Jiro menatap tajam wanita itu lantas berlalu pergi melewati mejanya begitu saja dan itu membuat Hanna nampak menggeleng kesal. Akhirnya mau tak mau kini wanita itu pun segera bersiap-siap untuk pulang dan tak lupa membawa dokumen penting untuk ia selesaikan di rumah karena esok pagi harus siap saat meeting.
Resiko memiiki bos killer ia harus bisa membaca situasi tanpa perlu banyak tanya, beruntung ia sudah terbiasa bekerja di bawah tekanan namun suatu saat jika kesabarannya sudah hilang mungkin pergi adalah jalan satu-satunya namun saat ini ia masih membutuhkan banyak uang untuk hidupnya maupun sang ayah.
Sesampainya di lantai bawah rupanya hari telah petang, kantor pun mulai sepi dan wanita itu segera berlalu pergi menuju stasiun yang berada sekitar 500 meter dari kantornya.
Saat sedang melangkahkan kakinya menyusuri jalanan tiba-tiba sebuah mobil mewah berhenti tak jauh darinya lantas di bukanya kaca jendelanya, rupanya bosnya. sepertinya pria itu memakai mobil sport baru yang hanya memiliki dua kursi karena ia hampir saja tak mengenalinya.
"Naiklah!" perintah pria itu kemudian.
"Maaf tuan tapi saya naik kereta saja," tolak Hanna, kemudian kembali melangkahkan kakinya pergi.
"Sudah ku bilang saya tidak suka di bantah," teriak pria itu menatap tajam sekretarisnya tersebut namun Hanna tetap melangkah pergi. Selain karena trauma pergi berdua dengan pria itu ia juga sebisa mungkin ingin menghindari mereka agar tidak berduaan.

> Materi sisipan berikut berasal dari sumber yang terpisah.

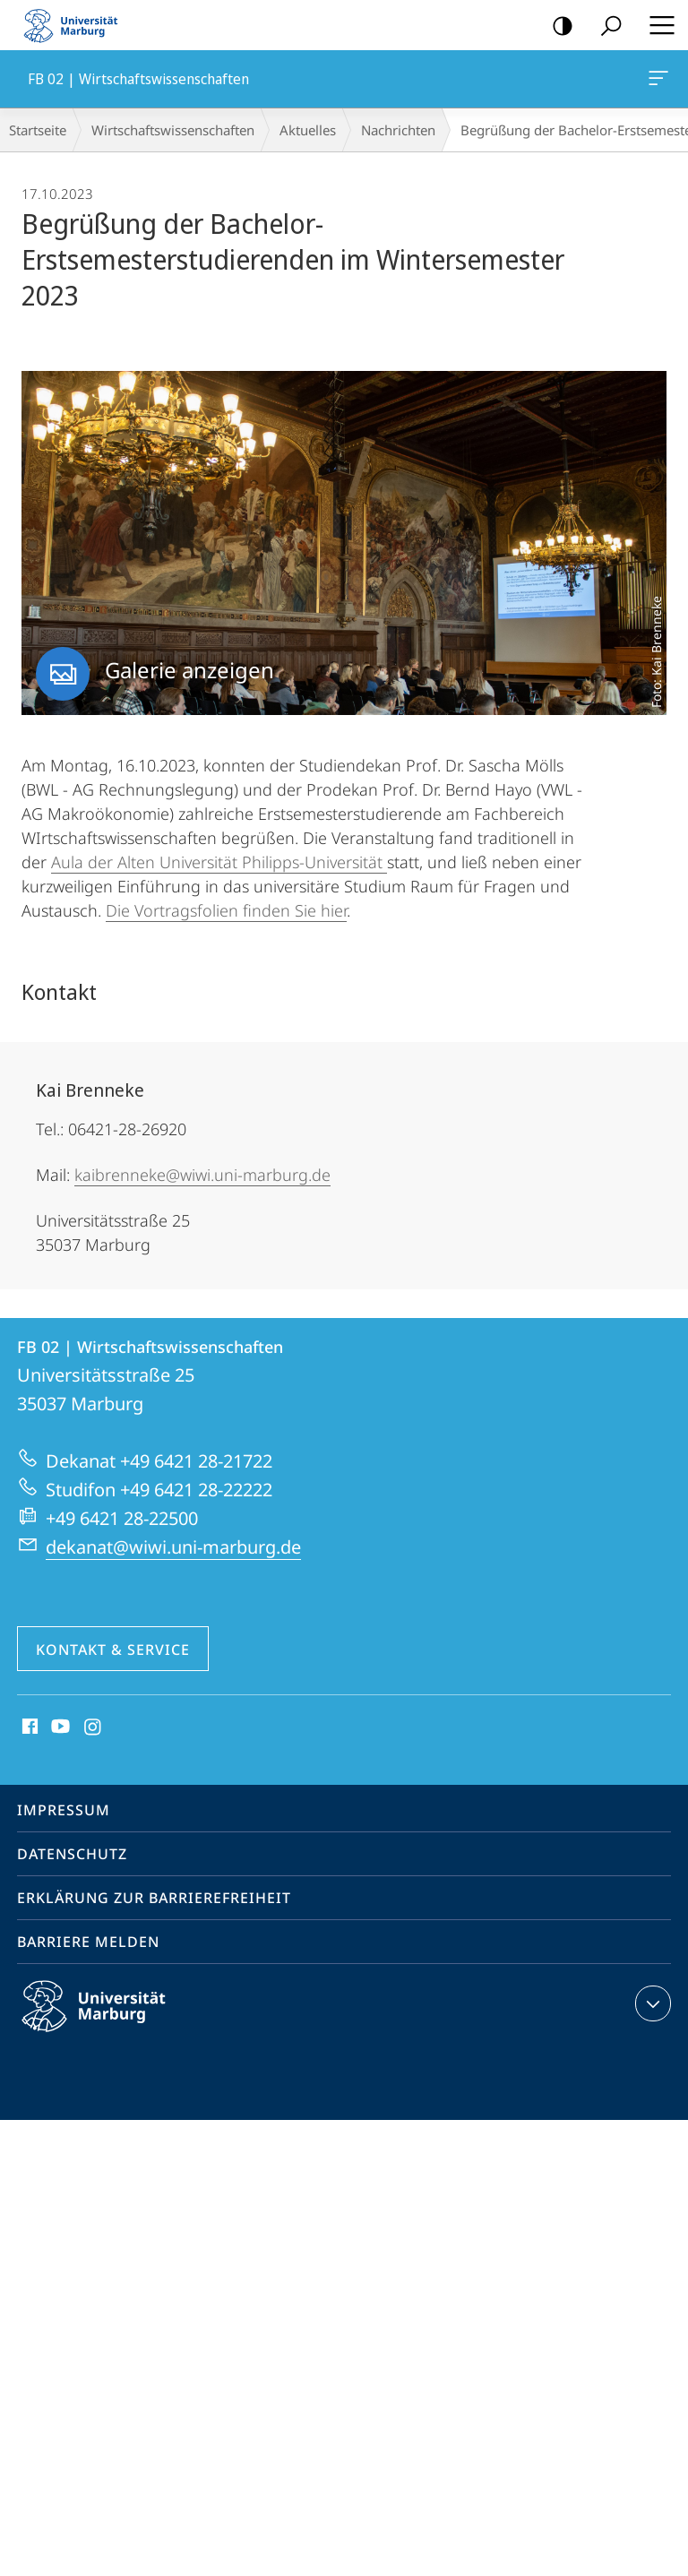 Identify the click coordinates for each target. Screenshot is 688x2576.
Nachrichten (398, 130)
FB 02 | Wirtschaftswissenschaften (656, 81)
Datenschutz (72, 1854)
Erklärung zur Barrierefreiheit (154, 1898)
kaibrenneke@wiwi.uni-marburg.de (202, 1174)
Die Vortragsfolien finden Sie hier (226, 910)
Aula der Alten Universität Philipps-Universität (219, 862)
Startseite (37, 130)
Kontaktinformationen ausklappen (650, 2003)
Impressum (63, 1810)
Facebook (28, 1727)
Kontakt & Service (113, 1649)
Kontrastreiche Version (556, 26)
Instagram (93, 1727)
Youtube (58, 1727)
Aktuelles (308, 130)
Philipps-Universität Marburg (109, 2020)
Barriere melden (88, 1941)
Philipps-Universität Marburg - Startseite (76, 25)
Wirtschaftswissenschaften (172, 130)
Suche (605, 26)
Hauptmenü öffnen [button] (656, 25)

Tiba-tiba sebuah klakson panjang terdengar hingga membuatnya maupun para pengemudi lain langsung menoleh ke sumber suara, rupanya bosnya pelakunya. Karena tak ingin menimbulkan keributan lebih jauh dan berakhir di kantor polisi Hanna terpaksa kembali melangkah mendekat lalu naik ke dalam mobil pria itu.
"Sudah ku bilang aku jalan kaki saja," ucapnya menatap kesal bosnya itu namun Jiro langsung mengemudikan mobilnya tanpa sepatah kata pun.
Hanna yang di abaikan nampak kesal. "Tolong berhenti di stasiun depan!" ucapnya seraya melihat kearah kereta yang sebentar lagi akan berangkat tapi bukannya berhenti pria itu justru melajukan mobilnya melewati stasiun tersebut tanpa perasaan.
Hanna hanya bisa membuang napasnya, lalu memalingkan wajahnya ke jendela sampingnya dan enggan berbicara lagi karena hanya di anggap angin lalu oleh pria itu.